● **Data shown**:
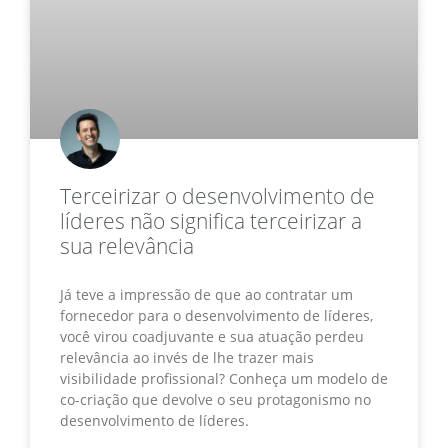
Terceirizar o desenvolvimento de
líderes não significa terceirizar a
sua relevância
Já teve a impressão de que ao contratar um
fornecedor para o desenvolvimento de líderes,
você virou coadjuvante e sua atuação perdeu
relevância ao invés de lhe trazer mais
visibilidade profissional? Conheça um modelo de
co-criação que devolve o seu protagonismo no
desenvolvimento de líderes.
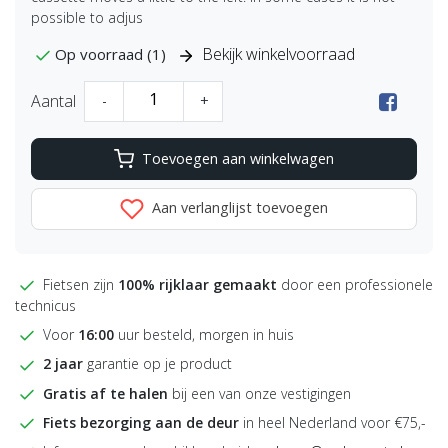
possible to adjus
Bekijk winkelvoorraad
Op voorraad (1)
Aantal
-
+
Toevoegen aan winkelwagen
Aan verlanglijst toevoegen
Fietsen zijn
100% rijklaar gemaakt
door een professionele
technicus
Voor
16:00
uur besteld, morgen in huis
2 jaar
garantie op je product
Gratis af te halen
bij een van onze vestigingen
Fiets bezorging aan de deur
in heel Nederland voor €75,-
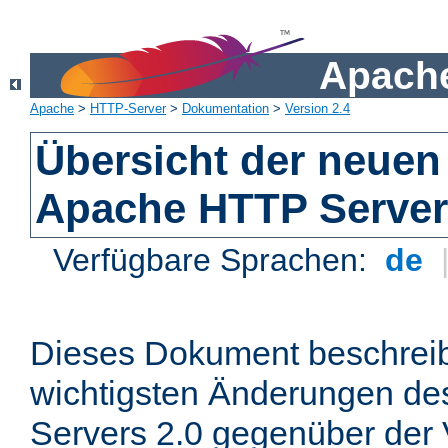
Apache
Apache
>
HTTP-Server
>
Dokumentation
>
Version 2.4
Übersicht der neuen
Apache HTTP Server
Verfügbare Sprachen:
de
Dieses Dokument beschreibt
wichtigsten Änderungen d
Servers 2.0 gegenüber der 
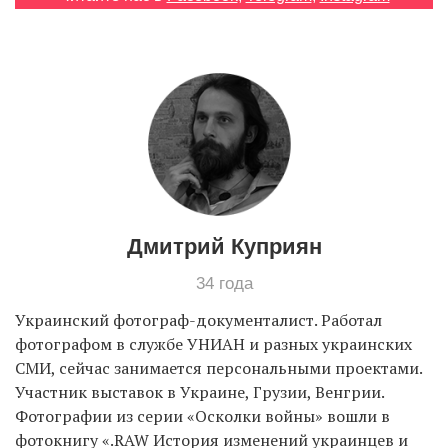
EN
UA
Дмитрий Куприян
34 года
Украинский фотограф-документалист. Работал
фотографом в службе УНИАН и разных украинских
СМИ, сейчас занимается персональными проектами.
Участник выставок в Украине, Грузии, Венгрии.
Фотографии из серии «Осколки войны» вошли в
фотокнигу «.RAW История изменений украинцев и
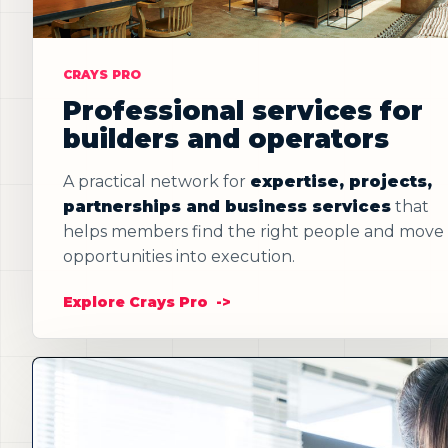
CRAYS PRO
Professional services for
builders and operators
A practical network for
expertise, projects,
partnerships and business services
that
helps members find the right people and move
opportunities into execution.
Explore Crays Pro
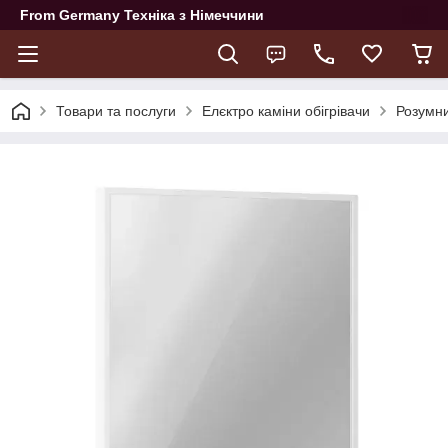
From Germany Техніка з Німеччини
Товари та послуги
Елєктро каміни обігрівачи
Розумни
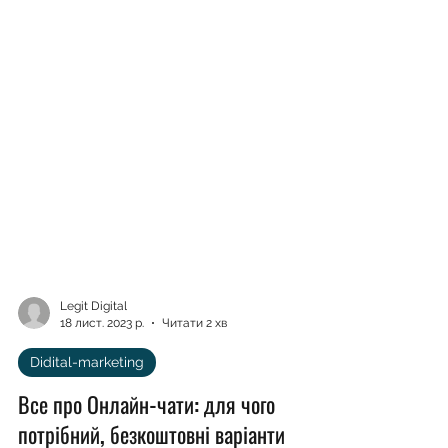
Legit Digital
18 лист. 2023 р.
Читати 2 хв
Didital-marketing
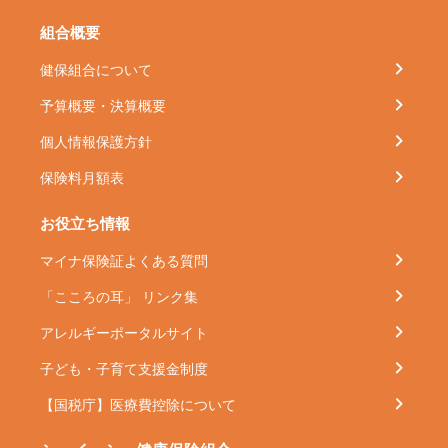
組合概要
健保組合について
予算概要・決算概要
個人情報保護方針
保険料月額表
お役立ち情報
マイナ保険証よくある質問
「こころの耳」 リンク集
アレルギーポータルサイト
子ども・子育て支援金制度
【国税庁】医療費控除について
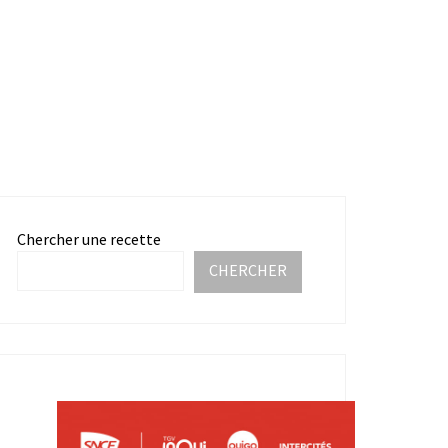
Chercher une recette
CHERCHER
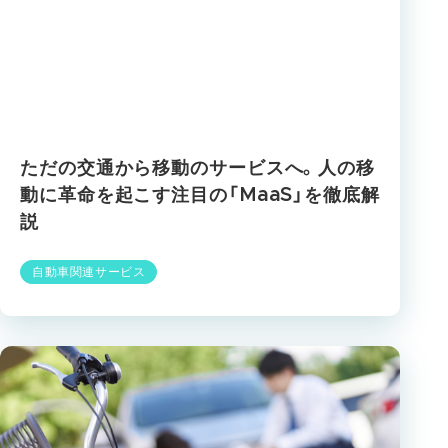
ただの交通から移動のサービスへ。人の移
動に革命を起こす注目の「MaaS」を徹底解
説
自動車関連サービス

● **Task brief**:
From the first line through the line with "Übersicht der neuen", output those lines of the entries above exactly, and nothing else, with the pictures left out.

● **Response for this exercise**:
Terceirizar o desenvolvimento de
líderes não significa terceirizar a
sua relevância
Já teve a impressão de que ao contratar um
fornecedor para o desenvolvimento de líderes,
você virou coadjuvante e sua atuação perdeu
relevância ao invés de lhe trazer mais
visibilidade profissional? Conheça um modelo de
co-criação que devolve o seu protagonismo no
desenvolvimento de líderes.
possible to adjus
Bekijk winkelvoorraad
Op voorraad (1)
Aantal
-
+
Toevoegen aan winkelwagen
Aan verlanglijst toevoegen
Fietsen zijn
100% rijklaar gemaakt
door een professionele
technicus
Voor
16:00
uur besteld, morgen in huis
2 jaar
garantie op je product
Gratis af te halen
bij een van onze vestigingen
Fiets bezorging aan de deur
in heel Nederland voor €75,-
Apache
Apache
>
HTTP-Server
>
Dokumentation
>
Version 2.4
Übersicht der neuen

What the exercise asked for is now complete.